Il plia ce papier et le mit sur le guéridon, à la place de ses pistolets, que Catherine avait presque touchés sans les voir ; il les désarma, les prit sur lui, se pencha vers Valentine, la regarda encore avec enthousiasme, déposa un baiser, le premier et le dernier, sur ses lèvres ; puis il s’élança vers la fenêtre, et, avec le courage d’un homme qui n’a rien à risquer, il descendit au péril de sa vie. Il pouvait tomber de trente pieds de haut, ou bien recevoir un coup de fusil, comme un voleur ; mais que lui importait ! La seule crainte de compromettre Valentine l’engageait à prendre des précautions pour n’éveiller personne. Le désespoir lui donna des forces surnaturelles ; car, pour ceux qui regarderaient aujourd’hui de sang-froid la distance des croisées du rez-de-chaussée à celles du premier étage, au château de Raimbault, la nudité du mur et l’absence de tout point d’appui, une pareille entreprise semblerait fabuleuse.

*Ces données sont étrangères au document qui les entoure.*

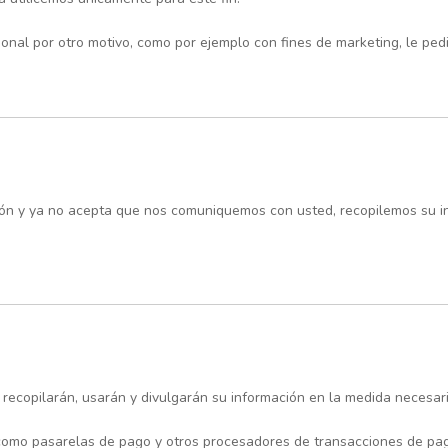
sonal por otro motivo, como por ejemplo con fines de marketing, le pe
ón y ya no acepta que nos comuniquemos con usted, recopilemos su in
recopilarán, usarán y divulgarán su información en la medida necesaria
como pasarelas de pago y otros procesadores de transacciones de pago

Il atteignit pourtant le sol sans éveiller personne, et gagna la campagne par-dessus les murs.

Les premières lueurs du matin blanchissaient l’horizon.



XXIV.

Valentine, plus fatiguée d’un semblable sommeil qu’elle ne l’eût été d’une insomnie, s’éveilla fort tard. Le soleil était haut et chaud dans le ciel, des myriades d’insectes bourdonnaient dans ses rayons. Longtemps plongée dans ce mol engourdissement qui suit le réveil, Valentine ne cherchait point encore à recueillir ses idées ; elle écoutait vaguement les mille bruits de l’air et des champs. Elle ne souffrait point parce qu’elle avait oublié bien des choses et qu’elle en ignorait plus encore.

Elle se souleva pour prendre un verre d’eau sur le guéridon, et trouva la lettre de Bénédict ; elle la retourna dans ses doigts lentement et sans avoir la conscience de ce qu’elle faisait. Enfin elle y jeta les yeux, et, en reconnaissant l’écriture, elle tressaillit et l’ouvrit d’une main convulsive. Le rideau venait de tomber : elle voyait à nu toute sa vie.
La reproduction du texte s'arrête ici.